In this context, this work aims to analyze the available literature on this topic and assess the main barriers to the application of RL in the construction industry, highlighting what has been done in some countries to improve the inclusion of the RL in waste management.

1.1. Solid Construction Waste

Solid construction wastes are those generated in the urban environment but are not classified as urban solid wastes (mainly domestic and commercial wastes) since their composition is quantitatively and qualitatively different. These are basically inert wastes, such as mixed solids and aggregates, stones, glass, plastics, plasters, steel, copper, and woods, and in general, all wastes are produced by earth moving and the construction of new buildings and infrastructure works, as well as those generated by demolitions. SW construction [7], therefore, is each waste material generated by the activity of demolition, excavation, remodeling, and/or construction of both public and private buildings. Figure 1 shows the main solid wastes from construction, reuse, and recycling. Construction materials can be classified according to their origin and source of generation or according to their nature [8].

1.1.1. Classification according to Its Origin and Generation Source

(i)Ground cleaning materials: stumps, branches, and trees.(ii)Excavation materials: excavation material is normally an inert, natural, or artificial waste.
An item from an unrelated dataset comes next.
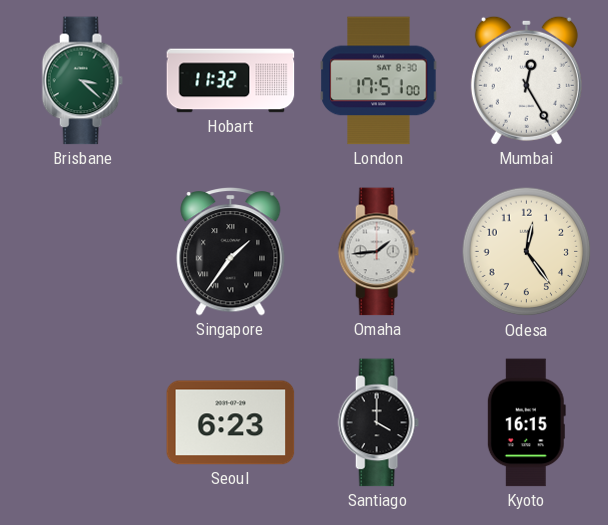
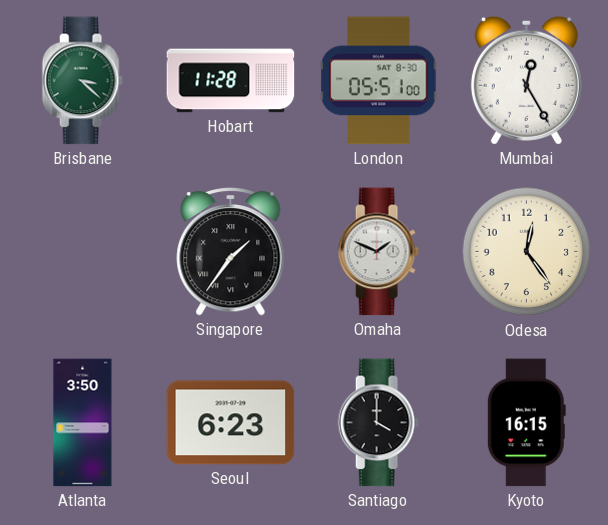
Hobart: 11:32 -> 11:28
London: 17:51 -> 05:51
Omaha: 1:44 -> 1:49
Atlanta: none -> 3:50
In some cases, it presents with contaminants as it does not correspond to virgin soil. They are, in general, of a stony nature (earth, excavation rocks, and granular materials).(iii)Waste from road works: made up of pieces of concrete slabs from road construction, asphalt waste, and mixtures of asphalt pavement and bridges, and renovation of materials.

Residues resulting from new construction, expansion, or repair (minor work): those that originate in the material execution process of construction works, both new and repair or expansion. Its origin is diverse: those that come from the action of building and those that come from packaging of the products that arrive at the work. Its characteristics and quantity are varied and depend on the phase of the work and the type of work (residential, nonresidential, commercial, industrial, and institutional). From the analysis of this last classification, it is observed that a wide segment of economic activity is involved in its generation: from individual homebuilders to general commercial developments, general construction companies, road and highway builders, small remodeling contractors, and specialists in excavation, among others.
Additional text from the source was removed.